His roar was as deep and loud as the roar of twenty lions; and the other Cyclopes wondered when they heard him shouting out so loud, and they said, “What can be the matter with Polyphemus? We never heard him make such a noise before: let us go and see if he wants any help.” So they went to the cave, and stood outside the great stone which shut it in, listening to his terrible bellowings; and when they did not stop they shouted to him, and asked him what was the matter. “Why have you waked us up in the middle of the night with all this noise, when we were sleeping comfortably? Is any one taking away your sheep and goats, or killing you by craft and force?”
And Polyphemus said, “Nobody, my friends, is killing me by craft and force.”
When the others heard this they were angry, and said, “Well, then, if nobody is killing you, why do you roar so? If you are ill, you must bear it as best you can, and ask our father Neptune to make you well again;” and then they walked off to their beds, and left Polyphemus to make as much noise as he pleased.
It was of no use that he went on shouting. No one came to him any more; and Ulysses laughed because he had tricked him so cunningly by calling himself Nobody. Polyphemus got up at last, moaning and groaning with the dreadful pain, and groped his way with his hands against the sides of the cave until he came to the door. Then he took down the great stone, and sat with his arms stretched out wide; and he said to himself, “Now I shall be sure to catch them, for no one can get out without passing me.”
But Ulysses was too clever for him yet; for he went quietly, and fastened the great rams of Polyphemus together with long bands of willow. He tied them together by threes, and under the stomach of the middle one he tied one of his men, until he had fastened them all up safely. Then he went and caught hold of the largest ram of all, and clung on with his hands to the thick wool underneath his stomach; and so they waited in a great fright, lest after all the giant might catch and kill them.
At last the pale light of the morning came into the eastern sky, and very soon the sheep and the goats began to go out of the cave. Polyphemus passed his hands over the backs of all the sheep as they went by, but he did not feel the willow bands, because their wool was long and thick, and he never thought that any one would be tied up underneath their stomachs. Last of all came the great ram to which Ulysses was clinging. When Polyphemus passed his hand over his back, he stroked him gently and said, “Is there something the matter with you too, as there is with your master? You were always the first to go out of the cave, and now to-day for the first time you are the last. I am sure that that horrible Nobody is at the bottom of all this. Ah, old ram, perhaps it is that you are sorry for your master, whose eye Nobody has put out. I wish you could speak like a man, and tell me where he is. If I could but catch him, I would take care that he never got away again, and then I should have some comfort for all the evil which Nobody has done me.” So he sent the ram on; and when he had gone a little way from the cave, Ulysses got up from under the ram, and went and untied all his friends, and very glad they were to be free once more, although they could not help grieving, when they thought of the men whom Polyphemus had killed. But Ulysses told them to make haste and drive as many of the sheep and goats as they could to the ships. So they drove them down to the shore and hurried them into the ships, and began to row away; and soon they would have been out of the reach of the Cyclops, if Ulysses could only have held his tongue.
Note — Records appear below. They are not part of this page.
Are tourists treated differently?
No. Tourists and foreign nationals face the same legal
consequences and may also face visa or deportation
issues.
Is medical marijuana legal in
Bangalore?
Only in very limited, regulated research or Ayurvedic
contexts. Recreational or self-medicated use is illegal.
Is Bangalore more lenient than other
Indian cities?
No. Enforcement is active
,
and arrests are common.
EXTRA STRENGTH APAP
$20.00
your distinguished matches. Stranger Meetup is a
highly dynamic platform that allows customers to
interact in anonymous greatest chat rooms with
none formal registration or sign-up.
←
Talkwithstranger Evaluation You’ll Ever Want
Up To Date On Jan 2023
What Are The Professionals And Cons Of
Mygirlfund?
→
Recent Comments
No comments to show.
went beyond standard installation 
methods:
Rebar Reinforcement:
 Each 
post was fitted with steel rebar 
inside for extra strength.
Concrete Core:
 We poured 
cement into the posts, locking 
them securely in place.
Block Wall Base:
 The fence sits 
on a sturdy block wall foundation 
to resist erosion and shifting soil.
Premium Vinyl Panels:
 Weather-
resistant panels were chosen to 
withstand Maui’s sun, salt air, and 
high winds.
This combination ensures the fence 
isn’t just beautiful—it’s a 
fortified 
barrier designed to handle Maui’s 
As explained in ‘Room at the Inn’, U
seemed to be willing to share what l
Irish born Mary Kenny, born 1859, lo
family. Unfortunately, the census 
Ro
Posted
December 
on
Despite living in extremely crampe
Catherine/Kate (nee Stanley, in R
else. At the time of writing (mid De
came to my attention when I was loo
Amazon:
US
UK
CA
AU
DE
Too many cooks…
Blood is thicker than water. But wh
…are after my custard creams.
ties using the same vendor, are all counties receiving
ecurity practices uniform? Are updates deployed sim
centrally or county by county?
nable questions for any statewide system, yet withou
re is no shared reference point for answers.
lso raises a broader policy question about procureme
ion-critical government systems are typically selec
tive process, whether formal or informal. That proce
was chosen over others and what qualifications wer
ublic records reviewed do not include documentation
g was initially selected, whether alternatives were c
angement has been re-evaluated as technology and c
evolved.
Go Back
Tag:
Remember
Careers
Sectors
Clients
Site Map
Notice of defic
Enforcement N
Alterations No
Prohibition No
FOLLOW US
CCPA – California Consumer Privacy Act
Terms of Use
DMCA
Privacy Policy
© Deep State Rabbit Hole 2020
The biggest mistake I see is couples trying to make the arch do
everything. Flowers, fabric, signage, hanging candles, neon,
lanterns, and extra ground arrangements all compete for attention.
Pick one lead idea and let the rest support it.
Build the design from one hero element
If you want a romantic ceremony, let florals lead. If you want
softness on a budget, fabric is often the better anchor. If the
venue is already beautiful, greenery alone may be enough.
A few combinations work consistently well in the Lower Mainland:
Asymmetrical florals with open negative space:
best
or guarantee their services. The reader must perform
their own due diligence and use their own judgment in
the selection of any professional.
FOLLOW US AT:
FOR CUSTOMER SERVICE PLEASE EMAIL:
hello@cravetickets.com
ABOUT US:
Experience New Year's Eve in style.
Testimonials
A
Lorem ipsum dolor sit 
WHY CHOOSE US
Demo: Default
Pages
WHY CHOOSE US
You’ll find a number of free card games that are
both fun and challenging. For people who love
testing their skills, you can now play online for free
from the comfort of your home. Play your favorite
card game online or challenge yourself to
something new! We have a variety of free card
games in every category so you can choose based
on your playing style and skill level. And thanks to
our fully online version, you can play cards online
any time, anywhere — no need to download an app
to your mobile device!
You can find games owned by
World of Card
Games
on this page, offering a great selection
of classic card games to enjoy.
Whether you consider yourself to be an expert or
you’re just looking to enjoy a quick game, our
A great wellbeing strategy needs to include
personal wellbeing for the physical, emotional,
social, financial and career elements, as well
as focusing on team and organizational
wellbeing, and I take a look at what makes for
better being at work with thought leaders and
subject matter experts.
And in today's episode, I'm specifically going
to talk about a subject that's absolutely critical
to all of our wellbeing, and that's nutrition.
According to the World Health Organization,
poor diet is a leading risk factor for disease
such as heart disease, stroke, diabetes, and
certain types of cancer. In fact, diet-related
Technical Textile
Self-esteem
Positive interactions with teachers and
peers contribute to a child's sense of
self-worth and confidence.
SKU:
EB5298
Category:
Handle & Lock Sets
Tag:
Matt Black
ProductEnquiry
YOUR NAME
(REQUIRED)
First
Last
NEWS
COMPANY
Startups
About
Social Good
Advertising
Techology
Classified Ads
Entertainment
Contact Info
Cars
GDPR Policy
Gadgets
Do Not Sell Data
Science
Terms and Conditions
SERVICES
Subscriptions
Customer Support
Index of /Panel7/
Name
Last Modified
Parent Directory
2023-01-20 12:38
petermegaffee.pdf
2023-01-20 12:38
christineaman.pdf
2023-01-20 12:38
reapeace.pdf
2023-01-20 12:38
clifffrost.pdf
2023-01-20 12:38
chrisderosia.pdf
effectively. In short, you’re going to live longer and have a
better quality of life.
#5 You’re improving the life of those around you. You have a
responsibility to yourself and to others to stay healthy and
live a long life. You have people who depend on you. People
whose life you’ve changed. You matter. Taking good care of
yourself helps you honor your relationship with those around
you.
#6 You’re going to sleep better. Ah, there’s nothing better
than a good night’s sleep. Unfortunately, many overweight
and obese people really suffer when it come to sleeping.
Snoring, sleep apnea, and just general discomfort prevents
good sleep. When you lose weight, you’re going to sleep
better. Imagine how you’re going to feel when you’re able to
He was so angry himself, that he thought he would like to make Polyphemus still more angry; so he shouted to him, “Cruel Cyclops, did you think that you would not be punished for eating up my friends? Is this the way in which you receive strangers who have been tossed about by many storms upon the sea?”
Then Polyphemus was more furious than ever, and he broke off a great rock from the mountain, and hurled it at Ulysses. On it came whizzing through the air, and fell just in front of his ship, and the water was dashed up all over it; and there was a great heaving of the sea, which almost carried them back to the land. They began to row again with all their might; but still, when they had got about twice as far as they were before, Ulysses could not help shouting out a few more words to Polyphemus. So he said, “If any one asks you how you lost your eye, remember, mighty Cyclops, to say that you were made blind by Ulysses, the plunderer of cities, the son of Laertes, who lives in Ithaca.”
Terrible indeed was the fury of Polyphemus when he heard this, and he said: “Now I remember how the wise Telemus used to tell me that a man would come here named Ulysses, who would put my eye out. But I thought he would have been some great strong man, almost as big as myself; and this is a miserable little wretch, whom I could almost hold in my hand if I caught him. But stay, and I will show you how I thank you for your kindness, and I will ask my father Neptune to send you a pleasant storm to toss you about upon the dark sea.”
Then Polyphemus took up a bigger rock than ever, and hurled it high into the air with all his might. But this time it fell just behind the ship of Ulysses: up rose the water and drenched Ulysses and all his people, and almost sank the ship under the sea. But it only sent them further out of the reach of the Cyclops; and though he hurled more rocks after them, they now fell far behind in the sea, and did them no harm.